DragonWarrior15 / othello-rl

0 stars 1 forks source link

othello-rl

This repo contains implementation of a few Othello-AI agents and a UI to play against them. Currently, the following AI are available

The Front-end of the game is implemented in JS, the server in Flask + Python, and the AI and some of the game environment logic is implemented in C. To use the different AI, dll files need to be placed in the repo directory ( Minimax, MCTS, Game Environment )
Run python game_server.py to start the UI

AI and game environment files

The game environment is available in multiple flavors in the file game_env.py

Similarly, the AI are also available in multiple flavors in players.py

Runtime Comparison for AI

MCTS Comparison of Python and C at 100 simulations per move

Game Environment Type Player TypeTime
Python Python with Python Environment0.16 it/s
C Python with C Environment0.33 it/s
C C16 it/s

Minimax Comparison of Python and C at max depth of 3

Game Environment Type Player TypeTime
Python Python with Python Environment2 it/s
C Python with C Environment5 it/s
C C130 it/s
C C (max depth 4)43 it/s

For the UI, the max depth of Minimax is capped at 9, while the number of simulations of MCTS is capped at 50000 to keep the AI move generation almost realtime.

DQN AI

A dqn version of the AI is also implemented in players.py under DeepQLearningAgent. To train this agent, run python training_dqn.py. This AI trains itself against a random player for set number of episodes using Convolutional Neural Network and Deep Q Learning.

Game Recording

The Game class also provides the facility to record game play between two players using matplotlib and FFmpeg (git-2019-12-01-637742b).

from game_env import Game
from players import MCTSPlayerC, MiniMaxPlayerC, RandomPlayer
board_size = 8

# initialize classes
p1 = MCTSPlayerC(board_size=board_size, n_sim=50000)
p2 = MiniMaxPlayerC(board_size=board_size, depth=9)
g = Game(player1=p1, player2=p2, board_size=board_size)
# play and record
g.play()
g.record_gameplay(path='images/gameplay_mcts_minimax.mp4')

Monte Carlo Tree Search

A stochastic method that uses simulations to determine the next best move to play. It is divided into 4 steps. Whenever we are given the task of choosing a move, we will initiate a fresh instance of MCTS.
The base idea of MCTS is to build a tree of game states by randomly choosing moves for either side. In this process, We may not be able to explore all the nodes (limited by total number of simulations), but for the nodes just after the root node (current state for which we have to choose the move) we expect to have a good idea of approximate win probabilities.

  1. Selection
  2. Select a node in the tree that is neither a leaf node, nor fullly explored.

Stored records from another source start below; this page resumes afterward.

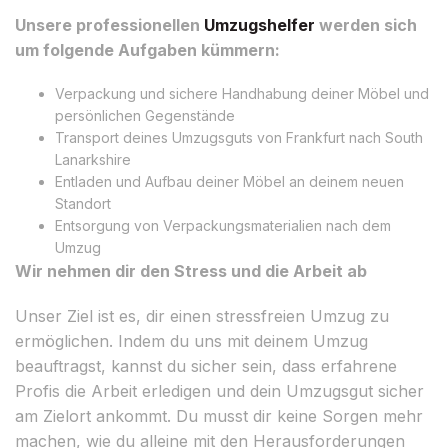
Unsere professionellen
Umzugshelfer
werden sich
um folgende Aufgaben kümmern:
Verpackung und sichere Handhabung deiner Möbel und
persönlichen Gegenstände
Transport deines Umzugsguts von Frankfurt nach South
Lanarkshire
Entladen und Aufbau deiner Möbel an deinem neuen
Standort
Entsorgung von Verpackungsmaterialien nach dem
Umzug
Wir nehmen dir den Stress und die Arbeit ab
Unser Ziel ist es, dir einen stressfreien Umzug zu
ermöglichen. Indem du uns mit deinem Umzug
beauftragst, kannst du sicher sein, dass erfahrene
Profis die Arbeit erledigen und dein Umzugsgut sicher
am Zielort ankommt. Du musst dir keine Sorgen mehr
machen, wie du alleine mit den Herausforderungen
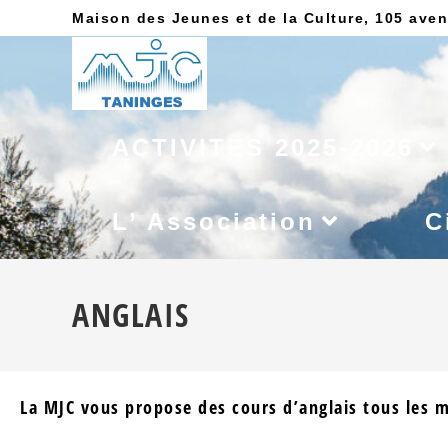
Maison des Jeunes et de la Culture, 105 aven
ACTIVITES 2025-2026
L’ Association
C
ANGLAIS
La MJC vous propose des cours d’anglais tous les m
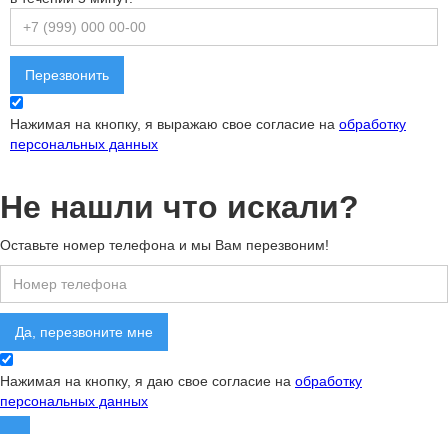
Нажимая на кнопку, я выражаю свое согласие на
обработку
персональных данных
Не нашли что искали?
Оставьте номер телефона и мы Вам перезвоним!
Нажимая на кнопку, я даю свое согласие на
обработку
персональных данных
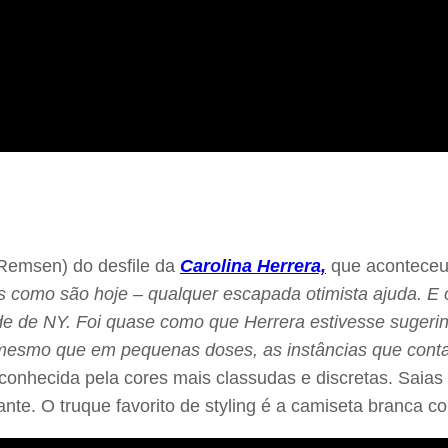
 Remsen) do desfile da
Carolina Herrera,
que aconteceu
pos como são hoje – qualquer escapada otimista ajuda. E
ade de NY. Foi quase como que Herrera estivesse sugerin
, mesmo que em pequenas doses, as instâncias que cont
conhecida pela cores mais classudas e discretas. Saias 
nte. O truque favorito de styling é a camiseta branca c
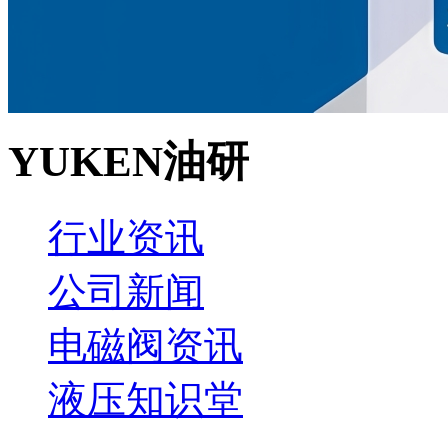
YUKEN油研
行业资讯
公司新闻
电磁阀资讯
液压知识堂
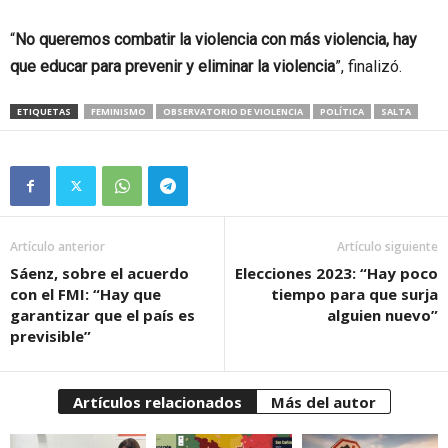
“
No queremos combatir la violencia con más violencia, hay
que educar para prevenir y eliminar la violencia
”, finalizó.
ETIQUETAS
FEMINISMO
OBSERVATORIO DE VIOLENCIA
POLÍTICA
SALTA
Artículo anterior
Artículo siguiente
Sáenz, sobre el acuerdo
Elecciones 2023: “Hay poco
con el FMI: “Hay que
tiempo para que surja
garantizar que el país es
alguien nuevo”
previsible”
Artículos relacionados
Más del autor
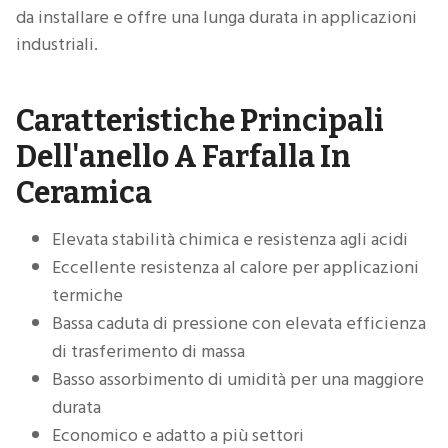
da installare e offre una lunga durata in applicazioni
industriali.
Caratteristiche Principali
Dell'anello A Farfalla In
Ceramica
Elevata stabilità chimica e resistenza agli acidi
Eccellente resistenza al calore per applicazioni
termiche
Bassa caduta di pressione con elevata efficienza
di trasferimento di massa
Basso assorbimento di umidità per una maggiore
durata
Economico e adatto a più settori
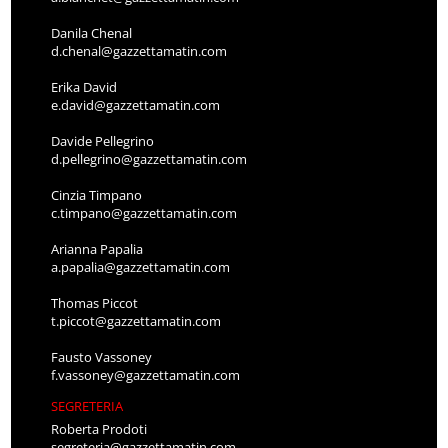
Danila Chenal
d.chenal@gazzettamatin.com
Erika David
e.david@gazzettamatin.com
Davide Pellegrino
d.pellegrino@gazzettamatin.com
Cinzia Timpano
c.timpano@gazzettamatin.com
Arianna Papalia
a.papalia@gazzettamatin.com
Thomas Piccot
t.piccot@gazzettamatin.com
Fausto Vassoney
f.vassoney@gazzettamatin.com
SEGRETERIA
Roberta Prodoti
segreteria@gazzettamatin.com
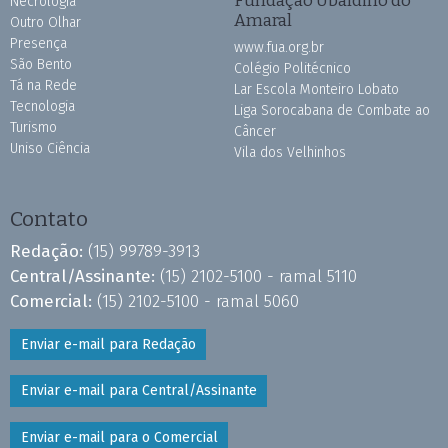
Necrologia
Amaral
Outro Olhar
Presença
www.fua.org.br
São Bento
Colégio Politécnico
Tá na Rede
Lar Escola Monteiro Lobato
Tecnologia
Liga Sorocabana de Combate ao
Turismo
Câncer
Uniso Ciência
Vila dos Velhinhos
Contato
Redação:
(15) 99789-3913
Central/Assinante:
(15) 2102-5100 - ramal 5110
Comercial:
(15) 2102-5100 - ramal 5060
Enviar e-mail para Redação
Enviar e-mail para Central/Assinante
Enviar e-mail para o Comercial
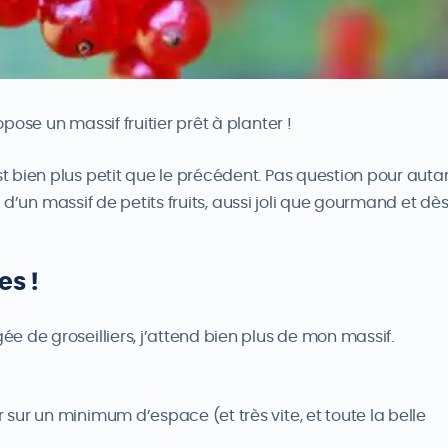
ose un massif fruitier prêt à planter !
 bien plus petit que le précédent. Pas question pour auta
ée d’un massif de petits fruits, aussi joli que gourmand et dè
es !
e de groseilliers, j’attend bien plus de mon massif.
r sur un minimum d’espace (et très vite, et toute la belle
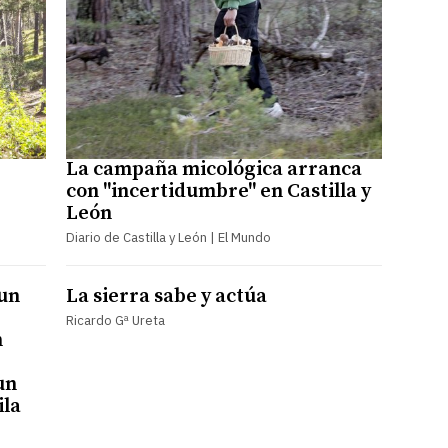
La campaña micológica arranca
con "incertidumbre" en Castilla y
León
Diario de Castilla y León | El Mundo
 un
La sierra sabe y actúa
Ricardo Gª Ureta
n
un
ila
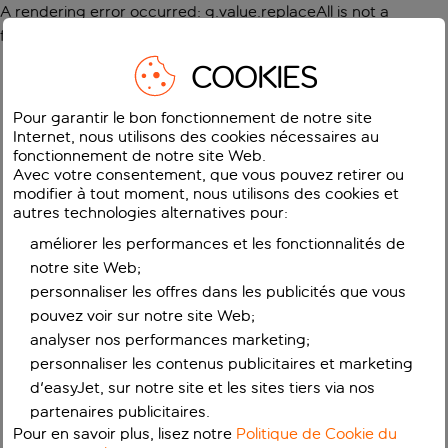
A rendering error occurred:
g.value.replaceAll is not a
function
.
COOKIES
Pour garantir le bon fonctionnement de notre site
Internet, nous utilisons des cookies nécessaires au
fonctionnement de notre site Web.
Avec votre consentement, que vous pouvez retirer ou
modifier à tout moment, nous utilisons des cookies et
autres technologies alternatives pour:
améliorer les performances et les fonctionnalités de
notre site Web;
personnaliser les offres dans les publicités que vous
pouvez voir sur notre site Web;
analyser nos performances marketing;
personnaliser les contenus publicitaires et marketing
d'easyJet, sur notre site et les sites tiers via nos
partenaires publicitaires.
Pour en savoir plus, lisez notre
Politique de Cookie du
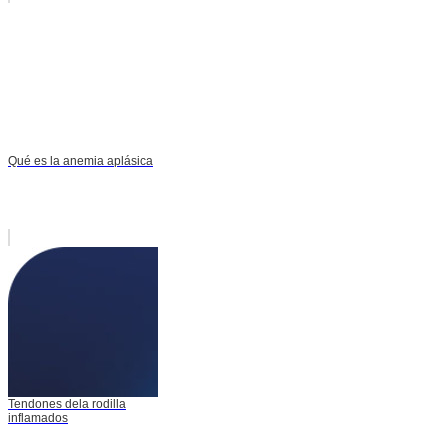
Qué es la anemia aplásica
Tendones dela rodilla
inflamados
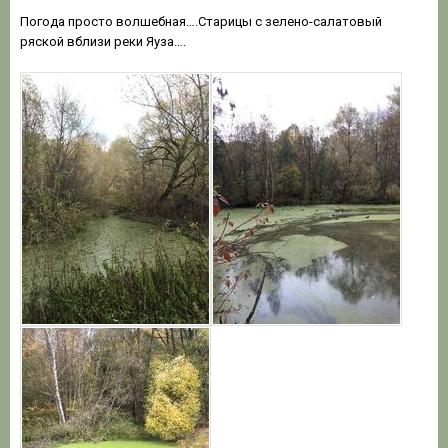
Погода просто волшебная….Старицы с зелено-салатовый
ряской вблизи реки Яуза….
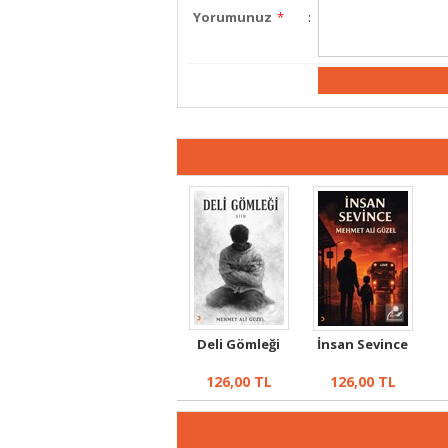
Yorumunuz
*
:
Deli Gömleği
İnsan Sevince
126,00
TL
126,00
TL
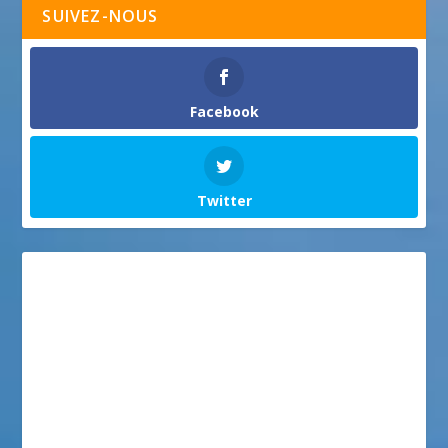
SUIVEZ-NOUS
Facebook
Twitter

    • Leaf node is a terminal node of the game
    • A node is not fully explored until all of it's children have been visited at least once.
    During the starting simulations, we will always choose the root node for this, and keep choosing it until all it's children have been visited at least once. If a node has been fully explored, we will select a child node using the UCB1 statistic. The one with highest value will be chosen among all the child nodes.

  3. Expansion
  4. Select one of the child node for this node which is unexplored. If all the child nodes have been explored, then we must be at the selection step itself. This child node represents one of the available leval moves. We play this move on the current state and get the updated board state variables.

  5. Simulation
  6. On this new node added to the game tree in the exapansion step, start playing till the end by randomly choosing moves. In case the node is a terminal node, we skip this step. This constitutes one full run of the game starting from this new node.

  7. Backpropagation
  8. One run of the game has ended and we update a couple of attributes of all the nodes (starting from the node added in the expansion phase, going all the way back up to the root node) that participated in this entire game run.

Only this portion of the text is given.